The context for this runs back to at least page 69 and is too complicated to do much other than a brief synopsis. The issue is the FDA's handling of natural mixtures which do not conform to the easy decisions in cases where there is one identifiable drug. The FDA usually defines the the entire mixture as the active ingredient (the AI). The mixtures sometime do not contain identifiable AIs, others like Lovaza are clearly mixtures of two well known components, EPA and DHA. Calling the mixture itself the API can benefit the drug company when it comes to fighting off generics.
What the FDA has done in a very inconsistent manner is to introduce its own term..active moiety, a term not named in the H-W congressional statutes. By introducing its own creature into the mix, the FDA can then change the definition of AI to mean one thing in the FDA approval process, and anther in the determining of exclusivity. They do this e.g. by calling the mixture the AI in the approval, but for other drugs seeking exclusivity, they identify "active moieties" within the mixture and use them to deny the exclusivity. This process trashes the statute term AI. Also the FDA has been very inconsistent in its policies on this issue, with many situations just like Amarin where they gave the NCE.

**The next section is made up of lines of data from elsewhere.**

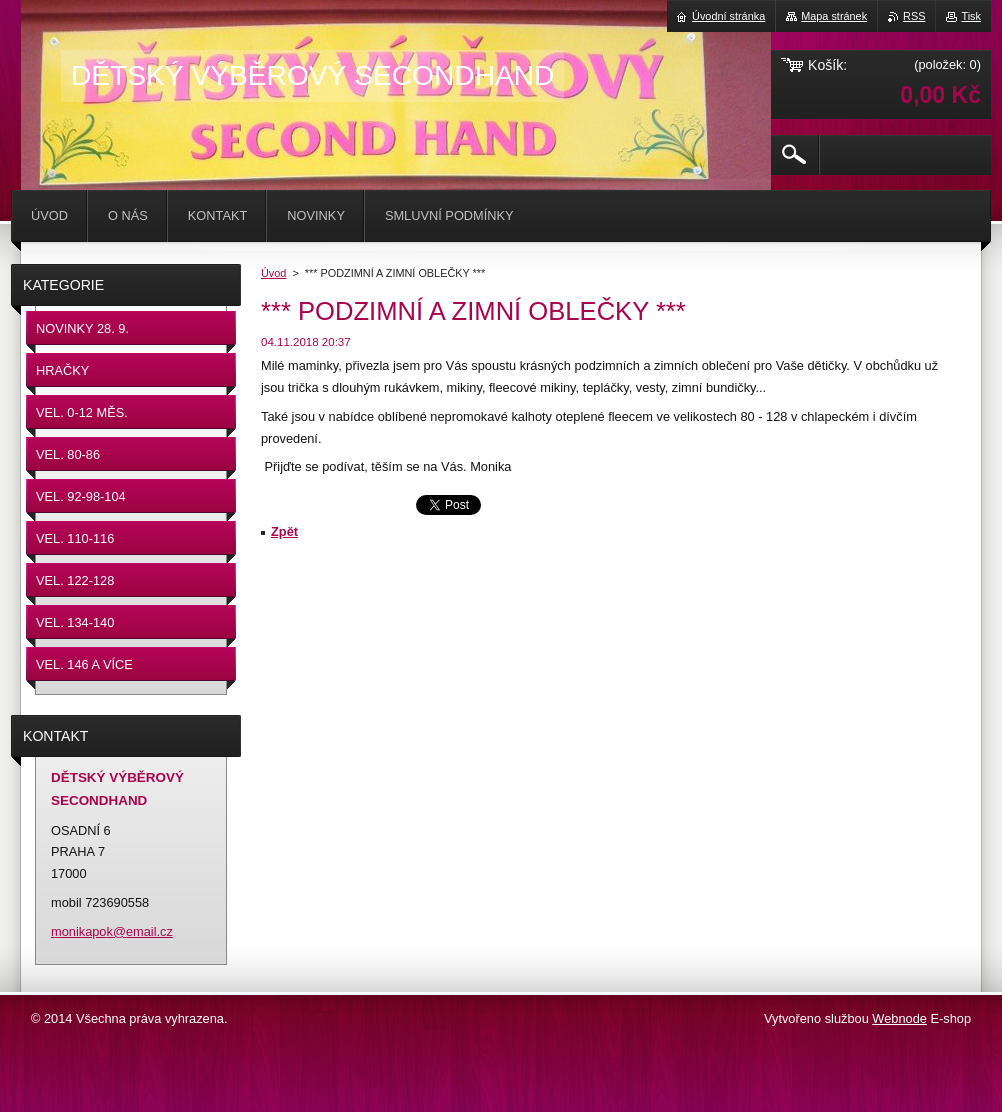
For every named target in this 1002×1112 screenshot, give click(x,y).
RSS (914, 16)
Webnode (899, 1018)
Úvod (273, 273)
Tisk (971, 16)
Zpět (284, 531)
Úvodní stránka (728, 16)
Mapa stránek (834, 16)
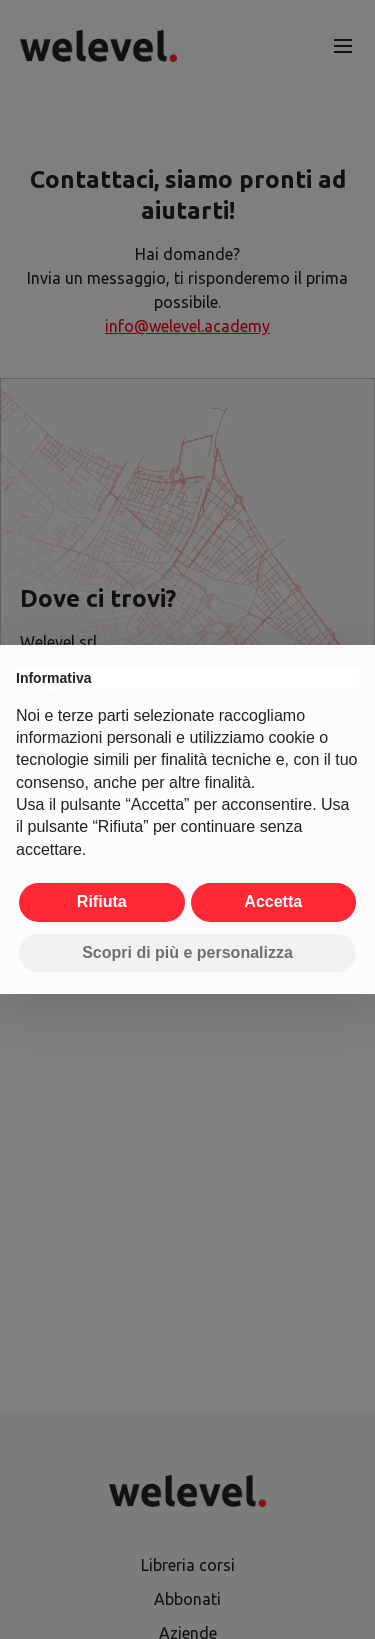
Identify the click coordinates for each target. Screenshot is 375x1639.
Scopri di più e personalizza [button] (187, 952)
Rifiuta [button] (102, 901)
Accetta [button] (273, 901)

The judge prior to the above passages had been fairly dismantling FDA's
disregard for congress and their inconsistency. He acknowledged that mixtures created a good deal of ambiguity and did not want to throw the baby out with the bathwater (sounds like me, but he said that). And suggested that maybe the FDA could come up with a halfway position, When Shoshana Hutchinson (FDA) chimed in.
Reviewing this again...Still think the judge was seeing things the way Amarin does.